Work instruction » Reproduce the records exactly. Leave the pictures out.

Exercise data »
--------------------------------------------------
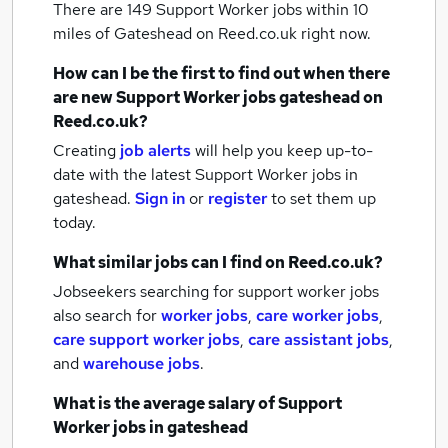
There are 149
Support Worker jobs within 10
miles of Gateshead
on Reed.co.uk right now.
How can I be the first to find out when there
are new
Support Worker jobs
gateshead
on
Reed.co.uk?
Creating
job alerts
will help you keep up-to-
date with the latest
Support Worker jobs
in
gateshead.
Sign in
or
register
to set them up
today.
What similar jobs can I find on Reed.co.uk?
Jobseekers searching for support worker jobs
also search for
worker jobs
,
care worker jobs
,
care support worker jobs
,
care assistant jobs
,
and
warehouse jobs
.
What is the average salary of
Support
Worker jobs
in gateshead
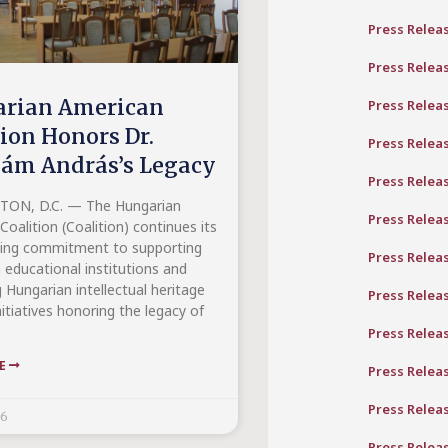
Press Relea
Press Relea
rian American
Press Relea
tion Honors Dr.
Press Relea
ám András’s Legacy
Press Relea
ON, D.C. — The Hungarian
Press Relea
oalition (Coalition) continues its
ing commitment to supporting
Press Relea
 educational institutions and
 Hungarian intellectual heritage
Press Relea
itiatives honoring the legacy of
s
Press Relea
RE
Press Relea
Press Relea
26
Press Relea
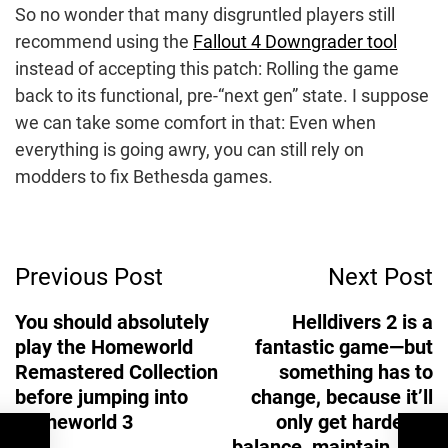
So no wonder that many disgruntled players still
recommend using the
Fallout 4 Downgrader tool
instead of accepting this patch: Rolling the game
back to its functional, pre-“next gen” state. I suppose
we can take some comfort in that: Even when
everything is going awry, you can still rely on
modders to fix Bethesda games.
Post
Previous Post
Next Post
Navigation
You should absolutely
Helldivers 2 is a
play the Homeworld
fantastic game—but
Remastered Collection
something has to
before jumping into
change, because it’ll
Homeworld 3
only get harder to
balance, maintain, and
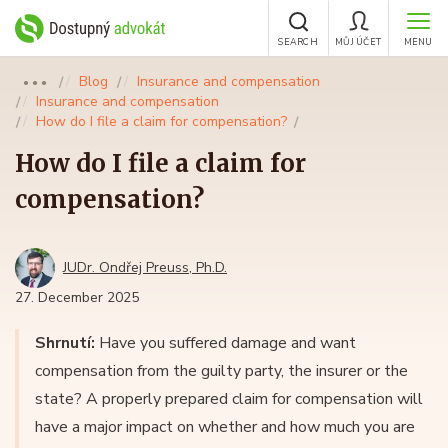
SEARCH
MŮJ ÚČET
MENU
Blog
Insurance and compensation
●●●
Insurance and compensation
How do I file a claim for compensation?
How do I file a claim for
compensation?
JUDr. Ondřej Preuss, Ph.D.
27. December 2025
Shrnutí:
Have you suffered damage and want
compensation from the guilty party, the insurer or the
state? A properly prepared claim for compensation will
have a major impact on whether and how much you are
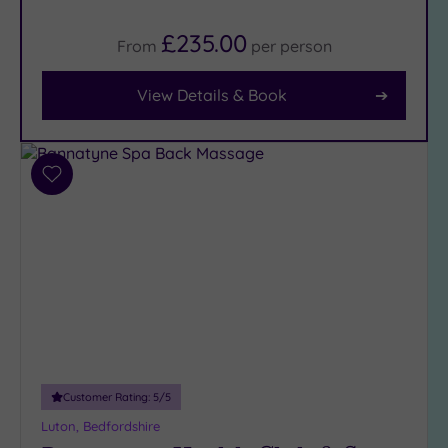
(20)
£235.00
From
per
person
Facilities
View Details & Book
Car
Parking
(10)
Disabled
Add
Access
(9)
to
wishlist
Dual
Treatment
Rooms
(6)
Smart
Dress
Code
(1)
Indoor
Pool
(13)
Customer Rating:
5
/5
Outdoor
Luton, Bedfordshire
Pool
(1)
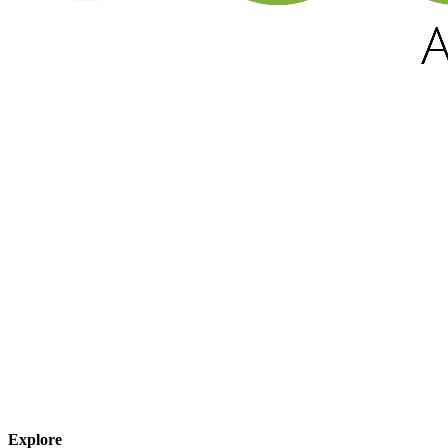
Explore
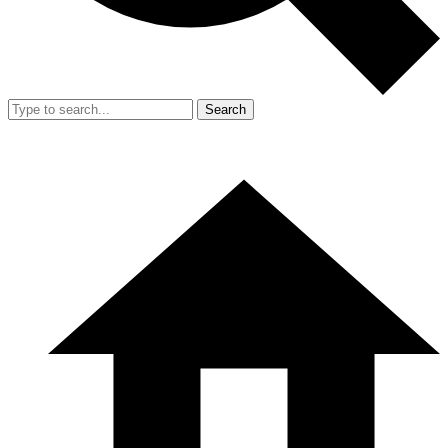
Search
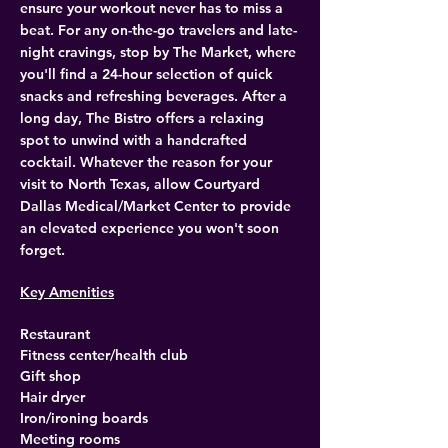
ensure your workout never has to miss a 
beat. For any on-the-go travelers and late-
night cravings, stop by The Market, where 
you'll find a 24-hour selection of quick 
snacks and refreshing beverages. After a 
long day, The Bistro offers a relaxing 
spot to unwind with a handcrafted 
cocktail. Whatever the reason for your 
visit to North Texas, allow Courtyard 
Dallas Medical/Market Center to provide 
an elevated experience you won't soon 
forget.
Key Amenities
Restaurant
Fitness center/health club
Gift shop
Hair dryer
Iron/ironing boards
Meeting rooms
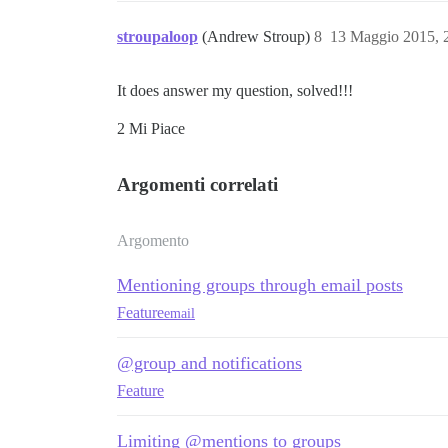
stroupaloop
(Andrew Stroup)
8
13 Maggio 2015, 
It does answer my question, solved!!!
2 Mi Piace
Argomenti correlati
Argomento
Mentioning groups through email posts
Feature
email
@group and notifications
Feature
Limiting @mentions to groups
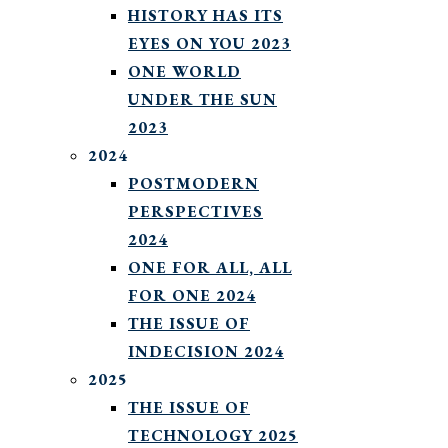
HISTORY HAS ITS
EYES ON YOU 2023
ONE WORLD
UNDER THE SUN
2023
2024
POSTMODERN
PERSPECTIVES
2024
ONE FOR ALL, ALL
FOR ONE 2024
THE ISSUE OF
INDECISION 2024
2025
THE ISSUE OF
TECHNOLOGY 2025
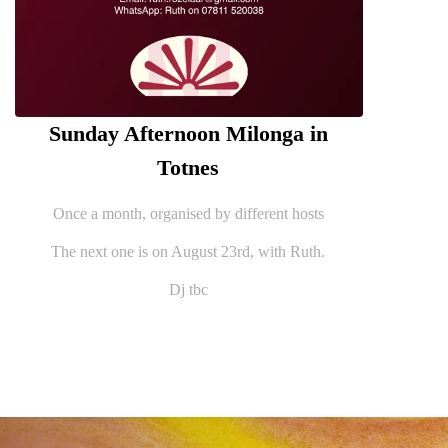
Sunday Afternoon Milonga in
Totnes
Once a month, organised by different hosts
The next one is on August 23rd, with Ruth.
Dj tbc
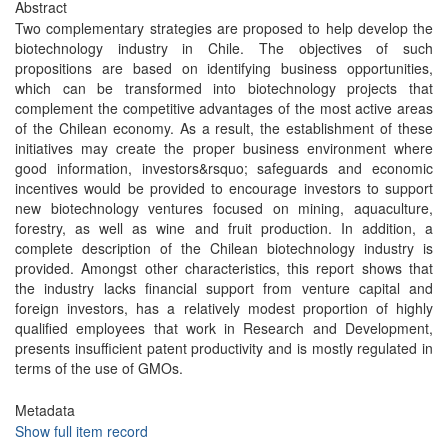
Abstract
Two complementary strategies are proposed to help develop the
biotechnology industry in Chile. The objectives of such
propositions are based on identifying business opportunities,
which can be transformed into biotechnology projects that
complement the competitive advantages of the most active areas
of the Chilean economy. As a result, the establishment of these
initiatives may create the proper business environment where
good information, investors&rsquo; safeguards and economic
incentives would be provided to encourage investors to support
new biotechnology ventures focused on mining, aquaculture,
forestry, as well as wine and fruit production. In addition, a
complete description of the Chilean biotechnology industry is
provided. Amongst other characteristics, this report shows that
the industry lacks financial support from venture capital and
foreign investors, has a relatively modest proportion of highly
qualified employees that work in Research and Development,
presents insufficient patent productivity and is mostly regulated in
terms of the use of GMOs.
Metadata
Show full item record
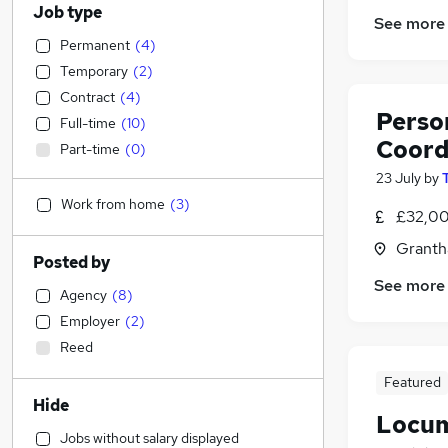
Job type
See more
Permanent
(
4
)
Temporary
(
2
)
Contract
(
4
)
Person
Full-time
(
10
)
Coord
Part-time
(
0
)
23 July
by
Work from home
(
3
)
£32,00
Granth
Posted by
See more
Agency
(
8
)
Employer
(
2
)
Reed
Featured
Hide
Locum
Jobs without salary displayed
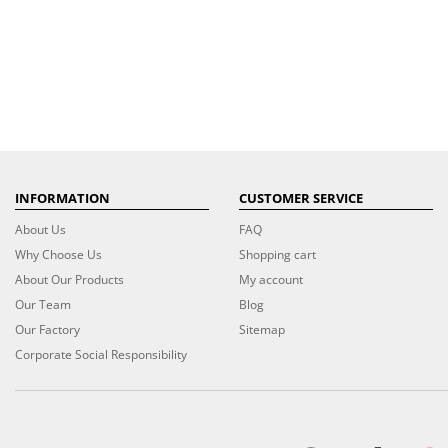
INFORMATION
CUSTOMER SERVICE
About Us
FAQ
Why Choose Us
Shopping cart
About Our Products
My account
Our Team
Blog
Our Factory
Sitemap
Corporate Social Responsibility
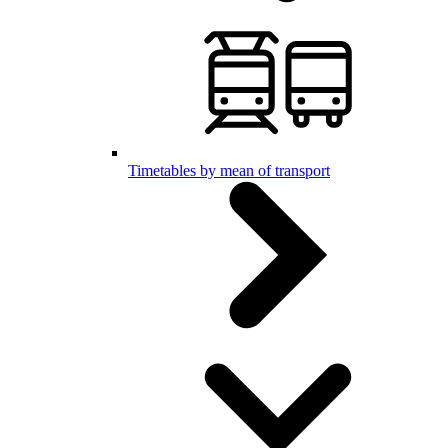
Timetables by mean of transport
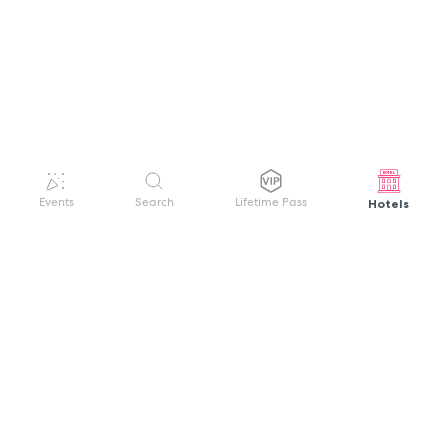
Hotels
Events
Search
Lifetime Pass
GET HELP
WELCOME TO FESTIVAL PASS
Sign up quickly and easily with your name
About us
and password to unlock a world of live
Search Events
events.
Terms of Service
Privacy Policy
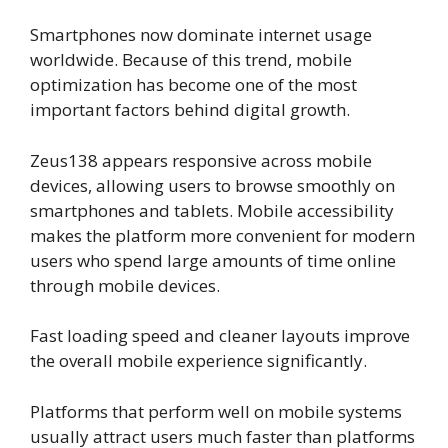
Smartphones now dominate internet usage
worldwide. Because of this trend, mobile
optimization has become one of the most
important factors behind digital growth.
Zeus138 appears responsive across mobile
devices, allowing users to browse smoothly on
smartphones and tablets. Mobile accessibility
makes the platform more convenient for modern
users who spend large amounts of time online
through mobile devices.
Fast loading speed and cleaner layouts improve
the overall mobile experience significantly.
Platforms that perform well on mobile systems
usually attract users much faster than platforms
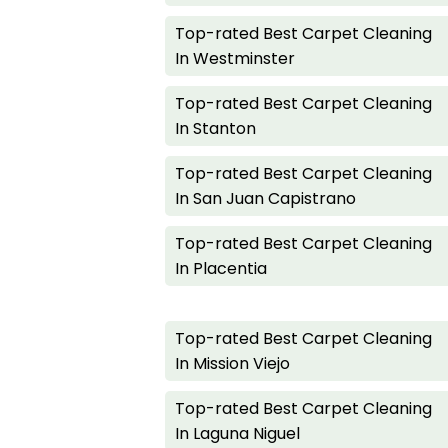
Top-rated Best Carpet Cleaning
In Westminster
Top-rated Best Carpet Cleaning
In Stanton
Top-rated Best Carpet Cleaning
In San Juan Capistrano
Top-rated Best Carpet Cleaning
In Placentia
Top-rated Best Carpet Cleaning
In Mission Viejo
Top-rated Best Carpet Cleaning
In Laguna Niguel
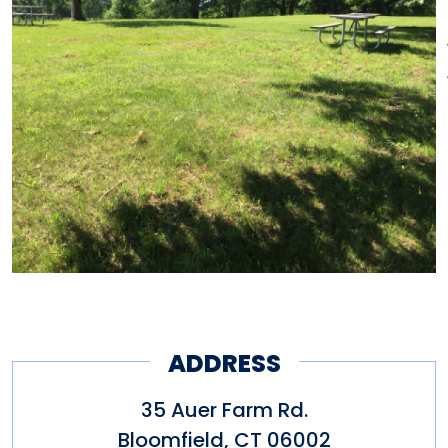
ADDRESS
35 Auer Farm Rd.
Bloomfield
,
CT
06002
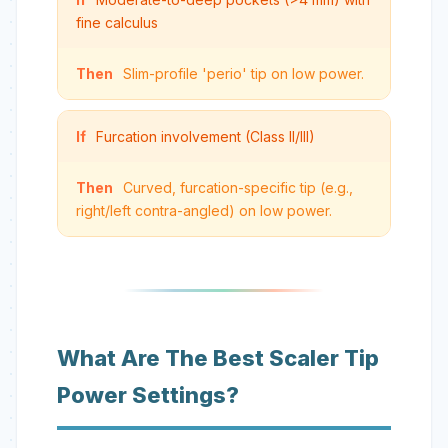
fine calculus
Then
Slim-profile 'perio' tip on low power.
If
Furcation involvement (Class II/III)
Then
Curved, furcation-specific tip (e.g.,
right/left contra-angled) on low power.
What Are The Best Scaler Tip
Power Settings?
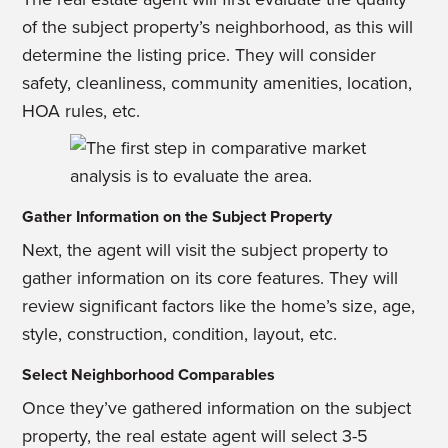
of the subject property’s
neighborhood, as this will
determine the listing price. They will consider
safety,
cleanliness, community amenities, location,
HOA rules, etc.
Gather Information on the Subject Property
Next, the agent will visit the subject property to
gather information on its core features. They will
review significant factors like the home’s size, age,
style, construction, condition, layout, etc.
Select Neighborhood Comparables
Once they’ve gathered information on the subject
property, the real estate agent will select 3-5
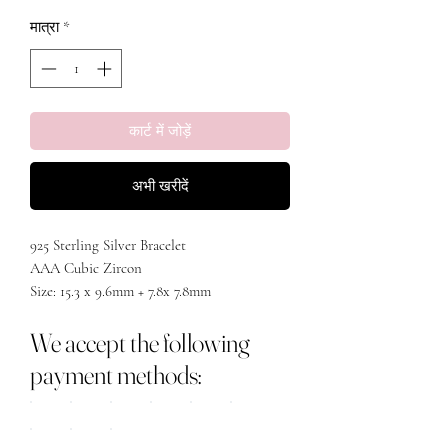
मात्रा
*
कार्ट में जोड़ें
अभी खरीदें
925 Sterling Silver Bracelet
AAA Cubic Zircon
Size: 15.3 x 9.6mm + 7.8x 7.8mm
Chain Length: Max adjustable 21cm
We accept the following
Chain Type: Link Chain
White gold/18k gold
payment methods:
--------------------------------------------------
Exercise output »
There are 149
Support Worker jobs within 10
miles of Gateshead
on Reed.co.uk right now.
How can I be the first to find out when there
are new
Support Worker jobs
gateshead
on
Reed.co.uk?
Creating
job alerts
will help you keep up-to-
date with the latest
Support Worker jobs
in
gateshead.
Sign in
or
register
to set them up
today.
What similar jobs can I find on Reed.co.uk?
Jobseekers searching for support worker jobs
also search for
worker jobs
,
care worker jobs
,
care support worker jobs
,
care assistant jobs
,
and
warehouse jobs
.
What is the average salary of
Support
Worker jobs
in gateshead
Press Relea
Press Relea
rian American
Press Relea
tion Honors Dr.
Press Relea
ám András’s Legacy
Press Relea
ON, D.C. — The Hungarian
Press Relea
oalition (Coalition) continues its
ing commitment to supporting
Press Relea
 educational institutions and
 Hungarian intellectual heritage
Press Relea
itiatives honoring the legacy of
s
Press Relea
RE
Press Relea
Press Relea
26
Press Relea
So no wonder that many disgruntled players still
recommend using the
Fallout 4 Downgrader tool
instead of accepting this patch: Rolling the game
back to its functional, pre-“next gen” state. I suppose
we can take some comfort in that: Even when
everything is going awry, you can still rely on
modders to fix Bethesda games.
Post
Previous Post
Next Post
Navigation
You should absolutely
Helldivers 2 is a
play the Homeworld
fantastic game—but
Remastered Collection
something has to
before jumping into
change, because it’ll
Homeworld 3
only get harder to
balance, maintain, and
SEARCH
MŮJ ÚČET
MENU
Blog
Insurance and compensation
●●●
Insurance and compensation
How do I file a claim for compensation?
How do I file a claim for
compensation?
JUDr. Ondřej Preuss, Ph.D.
27. December 2025
Shrnutí:
Have you suffered damage and want
compensation from the guilty party, the insurer or the
state? A properly prepared claim for compensation will
have a major impact on whether and how much you are
(20)
£235.00
From
per
person
Facilities
View Details & Book
Car
Parking
(10)
Disabled
Add
Access
(9)
to
wishlist
Dual
Treatment
Rooms
(6)
Smart
Dress
Code
(1)
Indoor
Pool
(13)
Customer Rating:
5
/5
Outdoor
Luton, Bedfordshire
Pool
(1)
Explore
Search
ensure your workout never has to miss a 
beat. For any on-the-go travelers and late-
night cravings, stop by The Market, where 
you'll find a 24-hour selection of quick 
snacks and refreshing beverages. After a 
long day, The Bistro offers a relaxing 
spot to unwind with a handcrafted 
cocktail. Whatever the reason for your 
visit to North Texas, allow Courtyard 
Dallas Medical/Market Center to provide 
an elevated experience you won't soon 
forget.
Key Amenities
Restaurant
Fitness center/health club
Gift shop
Hair dryer
Iron/ironing boards
Meeting rooms
stroupaloop
(Andrew Stroup)
8
13 Maggio 2015, 
It does answer my question, solved!!!
2 Mi Piace
Argomenti correlati
Argomento
Mentioning groups through email posts
Feature
email
@group and notifications
Feature
Limiting @mentions to groups
HISTORY HAS ITS
EYES ON YOU 2023
ONE WORLD
UNDER THE SUN
2023
2024
POSTMODERN
PERSPECTIVES
2024
ONE FOR ALL, ALL
FOR ONE 2024
THE ISSUE OF
INDECISION 2024
2025
THE ISSUE OF
TECHNOLOGY 2025
Sunday Afternoon Milonga in
Totnes
Once a month, organised by different hosts
The next one is on August 23rd, with Ruth.
Dj tbc
Abstract
Two complementary strategies are proposed to help develop the
biotechnology industry in Chile. The objectives of such
propositions are based on identifying business opportunities,
which can be transformed into biotechnology projects that
complement the competitive advantages of the most active areas
of the Chilean economy. As a result, the establishment of these
initiatives may create the proper business environment where
good information, investors&rsquo; safeguards and economic
incentives would be provided to encourage investors to support
new biotechnology ventures focused on mining, aquaculture,
forestry, as well as wine and fruit production. In addition, a
complete description of the Chilean biotechnology industry is
provided. Amongst other characteristics, this report shows that
the industry lacks financial support from venture capital and
foreign investors, has a relatively modest proportion of highly
qualified employees that work in Research and Development,
presents insufficient patent productivity and is mostly regulated in
terms of the use of GMOs.
Metadata
Show full item record
Job type
See more
Permanent
(
4
)
Temporary
(
2
)
Contract
(
4
)
Person
Full-time
(
10
)
Coord
Part-time
(
0
)
23 July
by
Work from home
(
3
)
£32,00
Granth
Posted by
See more
Agency
(
8
)
Employer
(
2
)
Reed
Featured
Hide
Locum
Jobs without salary displayed
INFORMATION
CUSTOMER SERVICE
About Us
FAQ
Why Choose Us
Shopping cart
About Our Products
My account
Our Team
Blog
Our Factory
Sitemap
Corporate Social Responsibility
Timetables by mean of transport
Hotels
Events
Search
Lifetime Pass
GET HELP
WELCOME TO FESTIVAL PASS
Sign up quickly and easily with your name
About us
and password to unlock a world of live
Search Events
events.
Terms of Service
Privacy Policy
Smartphones now dominate internet usage
worldwide. Because of this trend, mobile
optimization has become one of the most
important factors behind digital growth.
Zeus138 appears responsive across mobile
devices, allowing users to browse smoothly on
smartphones and tablets. Mobile accessibility
makes the platform more convenient for modern
users who spend large amounts of time online
through mobile devices.
Fast loading speed and cleaner layouts improve
the overall mobile experience significantly.
Platforms that perform well on mobile systems
usually attract users much faster than platforms
Top-rated Best Carpet Cleaning
In Westminster
Top-rated Best Carpet Cleaning
In Stanton
Top-rated Best Carpet Cleaning
In San Juan Capistrano
Top-rated Best Carpet Cleaning
In Placentia
Top-rated Best Carpet Cleaning
In Mission Viejo
Top-rated Best Carpet Cleaning
In Laguna Niguel
ADDRESS
35 Auer Farm Rd.
Bloomfield
,
CT
06002
fine calculus
Then
Slim-profile 'perio' tip on low power.
If
Furcation involvement (Class II/III)
Then
Curved, furcation-specific tip (e.g.,
right/left contra-angled) on low power.
What Are The Best Scaler Tip
Power Settings?
of the subject property’s
neighborhood, as this will
determine the listing price. They will consider
safety,
cleanliness, community amenities, location,
HOA rules, etc.
Gather Information on the Subject Property
Next, the agent will visit the subject property to
gather information on its core features. They will
review significant factors like the home’s size, age,
style, construction, condition, layout, etc.
Select Neighborhood Comparables
Once they’ve gathered information on the subject
property, the real estate agent will select 3-5
मात्रा
*
कार्ट में जोड़ें
अभी खरीदें
925 Sterling Silver Bracelet
AAA Cubic Zircon
Size: 15.3 x 9.6mm + 7.8x 7.8mm
Chain Length: Max adjustable 21cm
We accept the following
Chain Type: Link Chain
White gold/18k gold
payment methods:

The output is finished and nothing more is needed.